Download A Great and Shining Road Book in PDF, Epub and Kindle

The Union Pacific and Central Pacific Railroads were officially joined on May 10, 1869 at Promontory Point, Utah, with the driving of a golden spike. This historic ceremony marked the completion of the first transcontinental railroad. Spanning the Sierras and the “Great American Desert,” the tracks connected San Francisco to Council Bluffs, Iowa.
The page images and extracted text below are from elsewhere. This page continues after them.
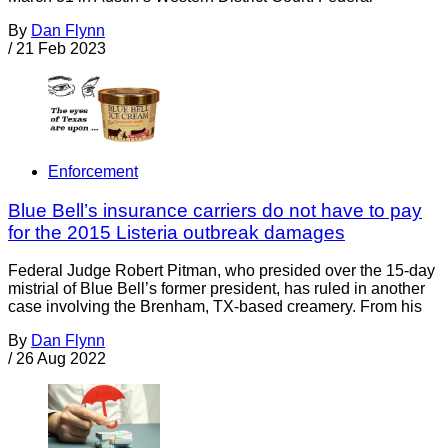
By
Dan Flynn
/
21 Feb 2023
Enforcement
Blue Bell’s insurance carriers do not have to pay
for the 2015 Listeria outbreak damages
Federal Judge Robert Pitman, who presided over the 15-day
mistrial of Blue Bell’s former president, has ruled in another
case involving the Brenham, TX-based creamery. From his
By
Dan Flynn
/
26 Aug 2022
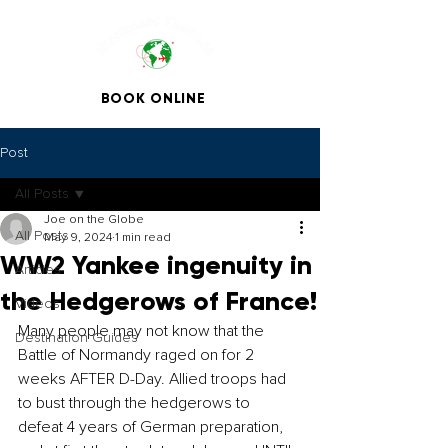
BOOK ONLINE
Post
All Posts
Joe on the Globe
All Posts
May 9, 2024
1 min read
WW2 Yankee ingenuity in
Articles
the Hedgerows of France!
Videos
Many people may not know that the 
Destination Guides
Battle of Normandy raged on for 2 
weeks AFTER D-Day. Allied troops had 
to bust through the hedgerows to 
defeat 4 years of German preparation, 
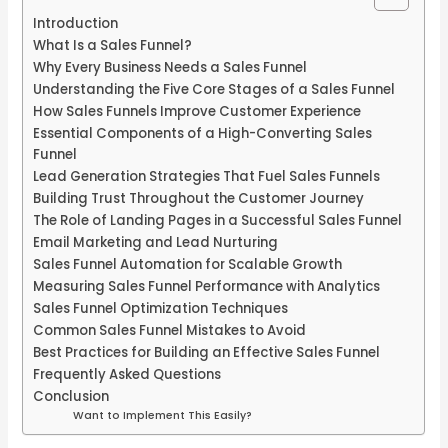
Introduction
What Is a Sales Funnel?
Why Every Business Needs a Sales Funnel
Understanding the Five Core Stages of a Sales Funnel
How Sales Funnels Improve Customer Experience
Essential Components of a High-Converting Sales
Funnel
Lead Generation Strategies That Fuel Sales Funnels
Building Trust Throughout the Customer Journey
The Role of Landing Pages in a Successful Sales Funnel
Email Marketing and Lead Nurturing
Sales Funnel Automation for Scalable Growth
Measuring Sales Funnel Performance with Analytics
Sales Funnel Optimization Techniques
Common Sales Funnel Mistakes to Avoid
Best Practices for Building an Effective Sales Funnel
Frequently Asked Questions
Conclusion
Want to Implement This Easily?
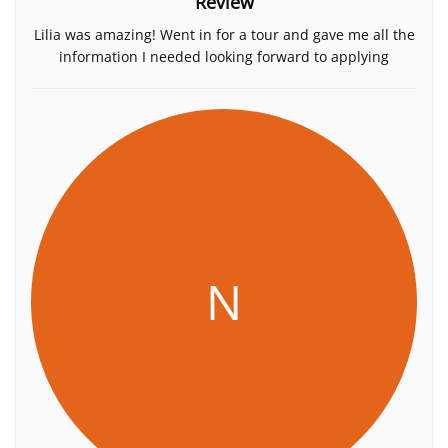
Review
Lilia was amazing! Went in for a tour and gave me all the
information I needed looking forward to applying
N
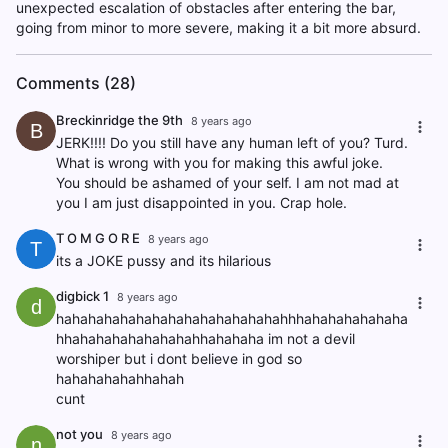
unexpected escalation of obstacles after entering the bar,
going from minor to more severe, making it a bit more absurd.
Comments (28)
Breckinridge the 9th
8 years ago
B
JERK!!!! Do you still have any human left of you? Turd.
What is wrong with you for making this awful joke.
You should be ashamed of your self. I am not mad at
you I am just disappointed in you. Crap hole.
T O M G O R E
8 years ago
T
its a JOKE pussy and its hilarious
digbick 1
8 years ago
d
hahahahahahahahahahahahahahahhhahahahahahaha
hhahahahahahahahahhahahaha im not a devil
worshiper but i dont believe in god so
hahahahahahhahah
cunt
not you
8 years ago
n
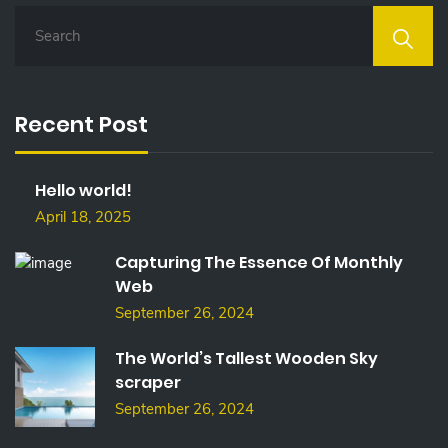
S
E
A
R
C
Recent Post
H
F
O
Hello world!
R
:
April 18, 2025
Capturing The Essence Of Monthly
Web
September 26, 2024
The World’s Tallest Wooden Sky
scraper
September 26, 2024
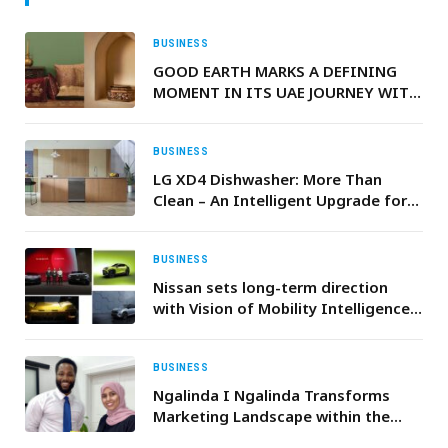
BUSINESS
GOOD EARTH MARKS A DEFINING
MOMENT IN ITS UAE JOURNEY WITH
PARTICIPATION IN ATAYA
EXHIBITION 2026
BUSINESS
LG XD4 Dishwasher: More Than
Clean – An Intelligent Upgrade for
Ramadan Kitchens
BUSINESS
Nissan sets long-term direction
with Vision of Mobility Intelligence
for Everyday Life
BUSINESS
Ngalinda I Ngalinda Transforms
Marketing Landscape within the
Coaching, Consulting & Expert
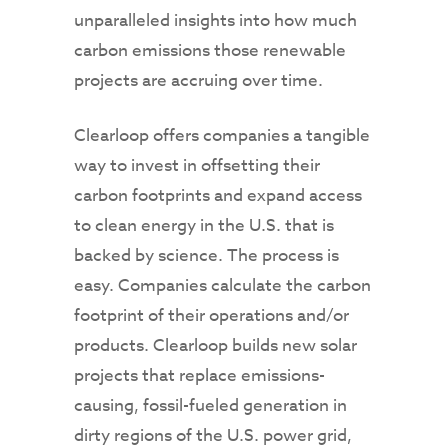
unparalleled insights into how much
carbon emissions those renewable
projects are accruing over time.
Clearloop offers companies a tangible
way to invest in offsetting their
carbon footprints and expand access
to clean energy in the U.S. that is
backed by science. The process is
easy. Companies calculate the carbon
footprint of their operations and/or
products. Clearloop builds new solar
projects that replace emissions-
causing, fossil-fueled generation in
dirty regions of the U.S. power grid,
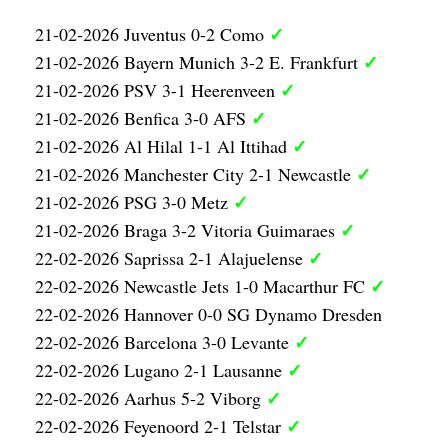
✓
21-02-2026 Juventus 0-2 Como
✓
21-02-2026 Bayern Munich 3-2 E. Frankfurt
✓
21-02-2026 PSV 3-1 Heerenveen
✓
21-02-2026 Benfica 3-0 AFS
✓
21-02-2026 Al Hilal 1-1 Al Ittihad
✓
21-02-2026 Manchester City 2-1 Newcastle
✓
21-02-2026 PSG 3-0 Metz
✓
21-02-2026 Braga 3-2 Vitoria Guimaraes
✓
22-02-2026 Saprissa 2-1 Alajuelense
✓
22-02-2026 Newcastle Jets 1-0 Macarthur FC
22-02-2026 Hannover 0-0 SG Dynamo Dresden
✓
22-02-2026 Barcelona 3-0 Levante
✓
22-02-2026 Lugano 2-1 Lausanne
✓
22-02-2026 Aarhus 5-2 Viborg
✓
22-02-2026 Feyenoord 2-1 Telstar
A Great and Shining Road is the exciting story of a mammoth feat that called forth entrepreneurial daring, financial wizardry, technological innovation, political courage and chicanery, and the heroism of thousands of laborers.

The Great and Shining Road

The Great and Shining Road
Author: Anna-Maria Crum
Publisher:
Total Pages: 32
Release: 2003
Genre: Railroads
ISBN: 9781590552100

Download The Great and Shining Road Book in PDF, Epub and Kindle

Getting There

Getting There
Author: Stephen B. Goddard
Publisher: University of Chicago Press
Total Pages: 382
Release: 1996-11-15
Genre: Business & Economics
ISBN: 9780226300436

Download Getting There Book in PDF, Epub and Kindle

From the glory days of the railroad to today's gridlocked, six-lane highway, Getting There dramatizes America's shift from rail to road transportation, how it has robbed Americans of the choice of travel options enjoyed by Europeans, and why it threatens the nation's economic future. Stephen B. Goddard reveals how government joined automakers and roadbuilders to nearly destroy the rails, and why the 21st century will witness high-tech remedies and a railroad resurgence.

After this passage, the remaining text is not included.